Héritage et influence
L'influence d'Hiroshige s'est étendue bien au-delà du Japon. Ses estampes ont été largement collectionnées en Europe au XIXe siècle, notamment après l'ouverture du Japon à l'Occident dans les années 1850. Des artistes occidentaux tels que Vincent van Gogh , Claude Monet et James McNeill Whistler ont été profondément inspirés par ses compositions, ses couleurs et son traitement de la nature, contribuant ainsi au mouvement japonisant dans l'art européen.

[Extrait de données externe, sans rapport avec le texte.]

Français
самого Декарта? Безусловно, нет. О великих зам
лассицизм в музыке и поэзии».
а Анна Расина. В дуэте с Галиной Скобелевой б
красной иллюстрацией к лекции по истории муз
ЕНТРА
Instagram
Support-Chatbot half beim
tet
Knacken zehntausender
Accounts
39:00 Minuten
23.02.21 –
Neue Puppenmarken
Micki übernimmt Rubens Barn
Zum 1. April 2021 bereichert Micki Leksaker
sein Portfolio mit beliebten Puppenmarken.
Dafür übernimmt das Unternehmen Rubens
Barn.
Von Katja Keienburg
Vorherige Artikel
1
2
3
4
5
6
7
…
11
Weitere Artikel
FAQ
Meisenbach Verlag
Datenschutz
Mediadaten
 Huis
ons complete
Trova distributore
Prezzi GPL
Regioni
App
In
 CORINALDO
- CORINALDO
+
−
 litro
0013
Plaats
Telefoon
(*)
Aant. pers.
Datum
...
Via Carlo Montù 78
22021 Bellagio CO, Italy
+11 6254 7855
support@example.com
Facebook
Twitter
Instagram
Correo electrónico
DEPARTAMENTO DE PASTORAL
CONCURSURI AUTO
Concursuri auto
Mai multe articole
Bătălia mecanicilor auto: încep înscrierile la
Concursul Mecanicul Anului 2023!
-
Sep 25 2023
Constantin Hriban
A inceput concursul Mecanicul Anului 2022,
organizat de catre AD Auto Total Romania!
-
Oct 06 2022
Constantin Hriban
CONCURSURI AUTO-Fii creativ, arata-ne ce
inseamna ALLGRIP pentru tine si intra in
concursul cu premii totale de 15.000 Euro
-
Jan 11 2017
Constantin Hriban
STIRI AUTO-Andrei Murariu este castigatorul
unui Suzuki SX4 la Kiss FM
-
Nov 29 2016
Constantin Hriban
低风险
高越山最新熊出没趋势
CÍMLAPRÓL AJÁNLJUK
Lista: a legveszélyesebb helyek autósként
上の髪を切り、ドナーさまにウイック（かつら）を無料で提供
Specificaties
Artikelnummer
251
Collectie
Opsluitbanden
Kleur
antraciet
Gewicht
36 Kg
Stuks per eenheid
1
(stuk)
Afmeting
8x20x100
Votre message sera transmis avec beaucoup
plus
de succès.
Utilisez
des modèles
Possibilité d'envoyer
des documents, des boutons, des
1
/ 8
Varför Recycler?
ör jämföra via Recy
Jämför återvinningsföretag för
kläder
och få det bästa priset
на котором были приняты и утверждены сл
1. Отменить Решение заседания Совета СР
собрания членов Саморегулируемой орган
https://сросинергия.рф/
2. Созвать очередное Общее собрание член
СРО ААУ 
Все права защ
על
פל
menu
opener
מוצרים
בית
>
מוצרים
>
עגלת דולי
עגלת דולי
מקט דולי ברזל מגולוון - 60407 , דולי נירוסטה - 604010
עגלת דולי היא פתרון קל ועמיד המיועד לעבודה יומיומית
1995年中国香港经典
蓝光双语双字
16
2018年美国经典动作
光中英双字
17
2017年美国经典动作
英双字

Van Gogh a copié plusieurs estampes d'Hiroshige à la peinture à l'huile, et les impressionnistes ont adopté ses plans plats, ses techniques de recadrage et son accent mis sur la beauté momentanée.
Dernières années et mort
En 1856, Hiroshige devint moine bouddhiste, mais il continua à œuvrer jusqu'à sa mort en 1858, lors d'une importante épidémie de choléra. Dans un poème écrit peu avant sa mort, il comparait la vie à un voyage à travers des averses passagères – une métaphore pertinente pour un artiste qui capturait avec tant d'éloquence la beauté éphémère du monde.
Conclusion
Utagawa Hiroshige était plus qu'un simple paysagiste ; c'était un poète visuel qui traduisait les qualités éphémères de la nature en œuvres d'art durables. Par le bois et l'encre, il a appris au spectateur à apprécier les moments de calme : une bruine sur un pont, le bruissement du vent dans les pins ou la lueur d'un coucher de soleil sur des collines lointaines. Son héritage continue de façonner notre regard sur la nature et les possibilités de la gravure.